In Texas, non-compete agreements that arise from the sale of a business are relatively more enforceable than those that are contained in an employment agreement. For example, Texas courts have held that covenants not to compete may be significantly broader in scope if they arise from the sale of a business. However, as a recent case demonstrates, from the buyer’s point of view, getting an enforceable non-compete agreement can sometimes be more difficult than it appears.
In the case, two men, Sledge and Armour, purchased some oil drilling rigs from a West Texas oil company (Bandera Drilling). The purchase price was approximately $34 million.
The purchase agreement was signed by the buyers, Bandera Drilling, and Bandera Drilling’s individual owner (Brazzel). The agreement contained a covenant not to compete which prohibited both Bandera Drilling and Brazzel from competing with the buyers for five years.
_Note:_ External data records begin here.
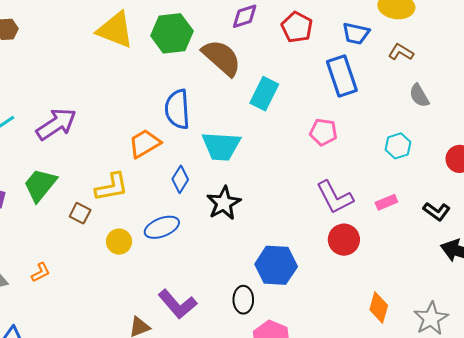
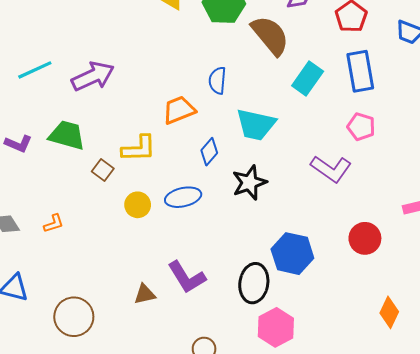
blue rectangle: (342, 76) -> (360, 71), moved
blue semicircle: (177, 109) -> (217, 80), size x0.7
green trapezoid: (40, 185) -> (67, 135), turned 57
purple L-shape: (335, 197) -> (331, 169), moved, turned -36
black ellipse: (243, 300) -> (254, 283), size x1.4

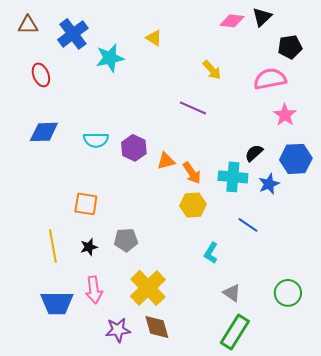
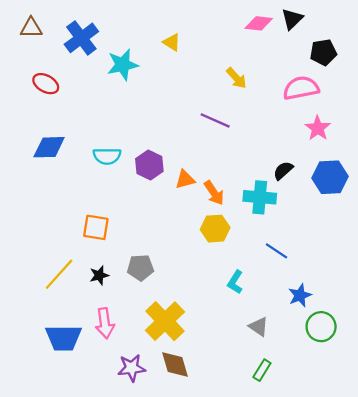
red ellipse: (41, 75) -> (46, 84), turned -40
blue star: (269, 184) -> (300, 295), moved
yellow line: (53, 246) -> (59, 274), turned 52
green rectangle: (235, 332) -> (262, 370), size x0.6

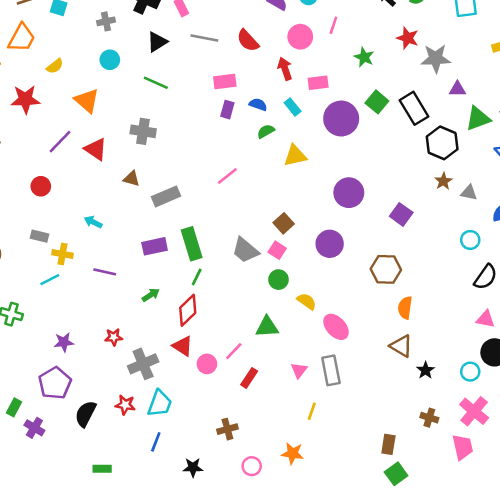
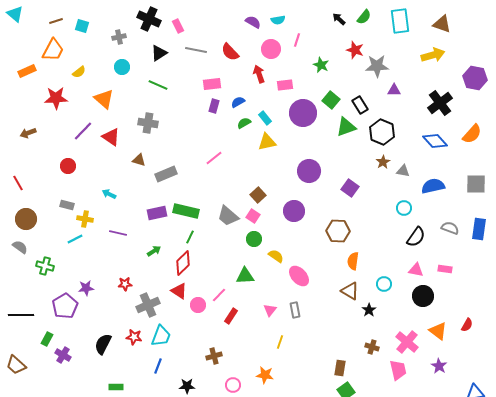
blue semicircle: (258, 104) -> (238, 102), turned -48
cyan rectangle: (293, 107) -> (265, 118), moved
black rectangle: (414, 108) -> (360, 105), size x0.7
green triangle: (478, 119) -> (346, 127), moved
green rectangle: (192, 244) -> (186, 211), turned -60
gray rectangle: (331, 370) -> (295, 310), size x0.7
cyan circle: (470, 372) -> (384, 284), moved
purple pentagon: (55, 383) -> (65, 306), moved

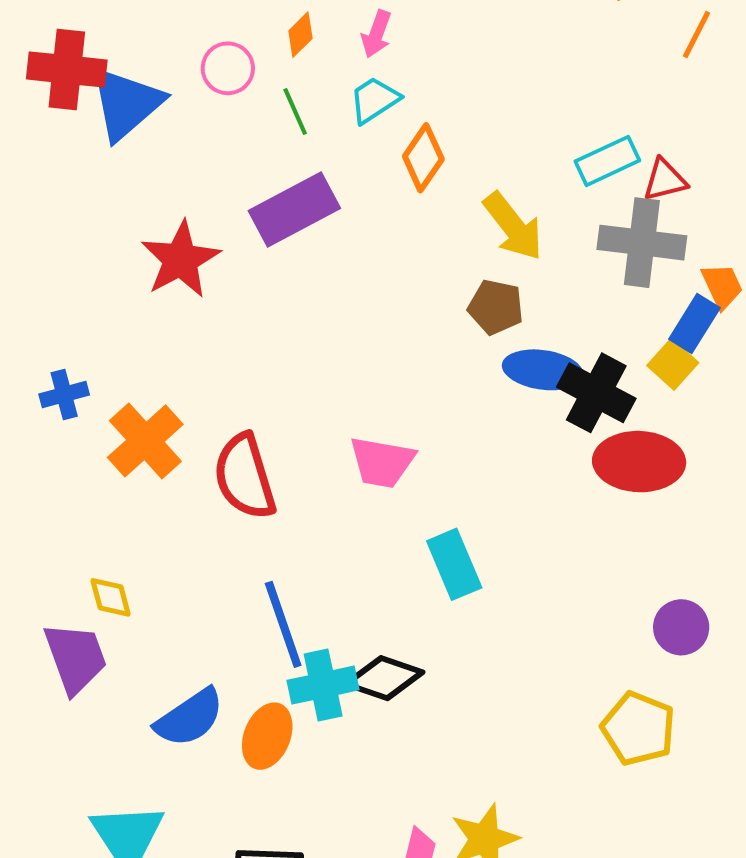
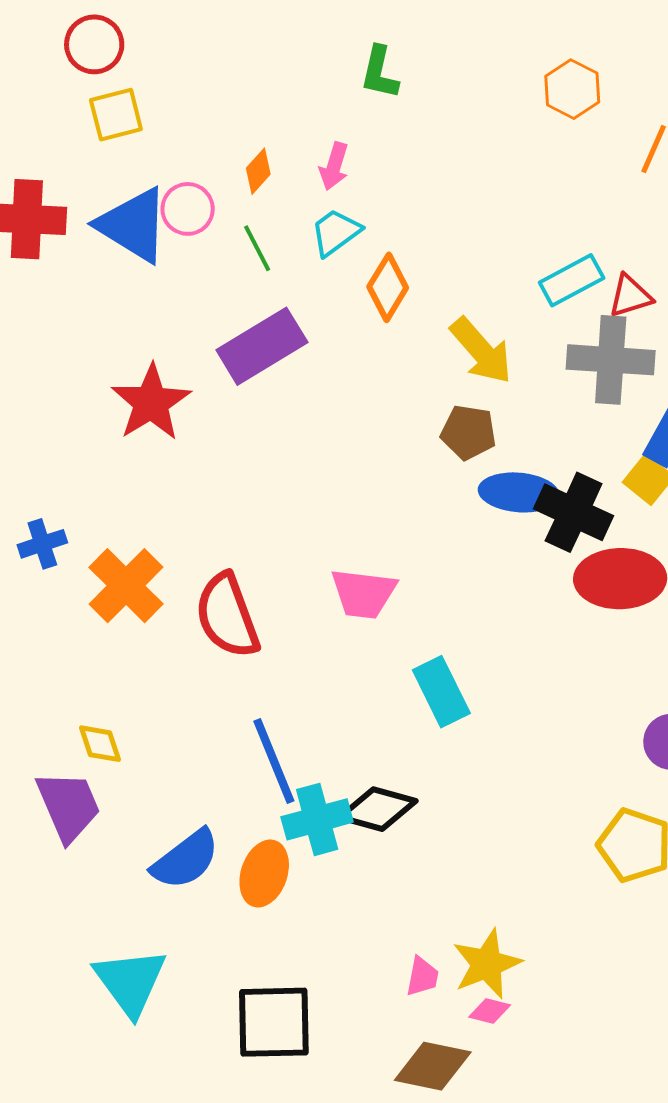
blue triangle: (126, 104) -> (133, 225), moved, turned -44

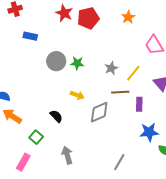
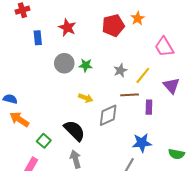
red star: (64, 13) -> (67, 28), moved
red pentagon: (88, 18) -> (113, 25), moved
blue rectangle: (30, 36) -> (38, 38), turned 72
black semicircle: (56, 116) -> (74, 131), moved, size x1.6
blue star: (149, 132) -> (142, 143), moved

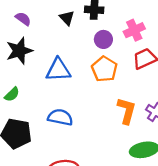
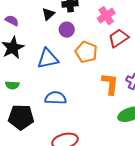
black triangle: (67, 18) -> (48, 14), turned 40
purple circle: (103, 39) -> (67, 30), moved
green semicircle: (12, 94) -> (12, 85), turned 56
After the agreement was signed, Bandera Drilling’s employees were introduced to Sledge and Armour as the new owners. Bandera Drilling’s rig hands went to work for Sledge and Armour, and Bandera Drilling transferred some of those employees’ employment files to Sledge and Armour so that the employees could have health insurance. Moreover, Bandera Drilling’s salesman introduced Sledge and Armour to Bandera Drilling’s customers.
Shortly thereafter, Brazzel began competing with Sledge and Armour in West Texas. Sledge and Armour filed suit to enforce the non-compete agreement. The trial court enforced the non-compete agreement (after reforming its geographic scope), but the court of appeals reversed.
On appeal, Brazzel characterized the transaction as a simple of purchase of assets (“the naked purchase of rigs and equipment”). Brazeel contended that because Sledge and Armour only purchased assets—oil rigs—and not goodwill, the non-compete agreement was not supported by adequate consideration.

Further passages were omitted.